╭─ Available data

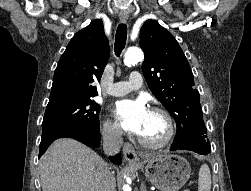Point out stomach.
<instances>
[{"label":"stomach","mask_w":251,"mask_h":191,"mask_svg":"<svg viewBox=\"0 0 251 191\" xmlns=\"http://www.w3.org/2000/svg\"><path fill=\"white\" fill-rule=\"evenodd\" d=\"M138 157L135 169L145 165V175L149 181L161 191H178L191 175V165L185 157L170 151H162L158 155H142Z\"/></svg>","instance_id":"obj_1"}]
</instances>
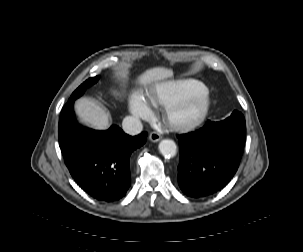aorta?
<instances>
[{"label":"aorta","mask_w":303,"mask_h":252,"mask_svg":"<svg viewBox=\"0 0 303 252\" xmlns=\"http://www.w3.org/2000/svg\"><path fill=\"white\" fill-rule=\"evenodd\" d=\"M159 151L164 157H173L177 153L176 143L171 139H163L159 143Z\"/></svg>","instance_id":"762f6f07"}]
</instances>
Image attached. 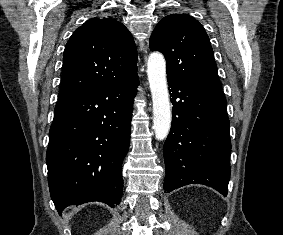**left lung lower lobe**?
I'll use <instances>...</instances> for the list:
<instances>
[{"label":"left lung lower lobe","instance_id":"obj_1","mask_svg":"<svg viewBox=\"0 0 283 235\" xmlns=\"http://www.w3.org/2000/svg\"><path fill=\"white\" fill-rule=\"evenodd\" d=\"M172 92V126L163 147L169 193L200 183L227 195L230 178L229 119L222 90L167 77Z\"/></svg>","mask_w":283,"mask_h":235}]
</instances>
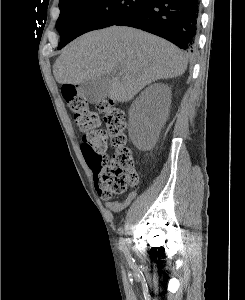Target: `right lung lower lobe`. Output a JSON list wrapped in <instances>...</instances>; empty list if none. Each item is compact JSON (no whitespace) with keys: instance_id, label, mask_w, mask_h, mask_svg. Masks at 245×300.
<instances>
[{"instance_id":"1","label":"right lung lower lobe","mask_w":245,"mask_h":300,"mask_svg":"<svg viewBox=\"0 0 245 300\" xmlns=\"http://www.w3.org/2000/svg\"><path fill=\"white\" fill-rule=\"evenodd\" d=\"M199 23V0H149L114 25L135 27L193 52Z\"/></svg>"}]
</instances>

╰─
╭─ Available data

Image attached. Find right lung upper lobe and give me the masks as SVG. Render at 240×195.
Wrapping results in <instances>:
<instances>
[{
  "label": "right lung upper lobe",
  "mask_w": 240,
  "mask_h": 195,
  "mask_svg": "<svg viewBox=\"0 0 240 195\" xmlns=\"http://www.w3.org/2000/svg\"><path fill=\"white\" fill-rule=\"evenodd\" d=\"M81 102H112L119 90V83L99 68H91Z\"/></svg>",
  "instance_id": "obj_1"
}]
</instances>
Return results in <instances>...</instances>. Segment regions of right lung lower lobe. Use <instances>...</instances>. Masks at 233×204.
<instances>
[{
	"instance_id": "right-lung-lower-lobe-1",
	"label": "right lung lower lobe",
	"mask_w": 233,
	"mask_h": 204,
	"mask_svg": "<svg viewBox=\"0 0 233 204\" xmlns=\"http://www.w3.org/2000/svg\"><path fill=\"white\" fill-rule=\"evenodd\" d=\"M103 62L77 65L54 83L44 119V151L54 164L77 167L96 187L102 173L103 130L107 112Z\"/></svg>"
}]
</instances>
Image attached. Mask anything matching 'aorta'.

╰─
╭─ Available data

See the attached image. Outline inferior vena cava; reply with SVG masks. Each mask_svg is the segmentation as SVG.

╰─

Working from the material above, restate word for word the lines between the line with "Image attached. Find" and the line with "Image attached. Mask", both included, and only those.

> Solution:
Image attached. Find right lung upper lobe and give me the masks as SVG. Render at 240×195.
Wrapping results in <instances>:
<instances>
[{
  "label": "right lung upper lobe",
  "mask_w": 240,
  "mask_h": 195,
  "mask_svg": "<svg viewBox=\"0 0 240 195\" xmlns=\"http://www.w3.org/2000/svg\"><path fill=\"white\" fill-rule=\"evenodd\" d=\"M81 102H112L119 90V83L99 68H91Z\"/></svg>",
  "instance_id": "obj_1"
}]
</instances>
Return results in <instances>...</instances>. Segment regions of right lung lower lobe. Use <instances>...</instances>. Masks at 233×204.
<instances>
[{
	"instance_id": "right-lung-lower-lobe-1",
	"label": "right lung lower lobe",
	"mask_w": 233,
	"mask_h": 204,
	"mask_svg": "<svg viewBox=\"0 0 233 204\" xmlns=\"http://www.w3.org/2000/svg\"><path fill=\"white\" fill-rule=\"evenodd\" d=\"M103 62L77 65L54 83L44 119V151L54 164L77 167L96 187L102 173L103 130L107 112Z\"/></svg>"
}]
</instances>
Image attached. Mask anything matching 'aorta'.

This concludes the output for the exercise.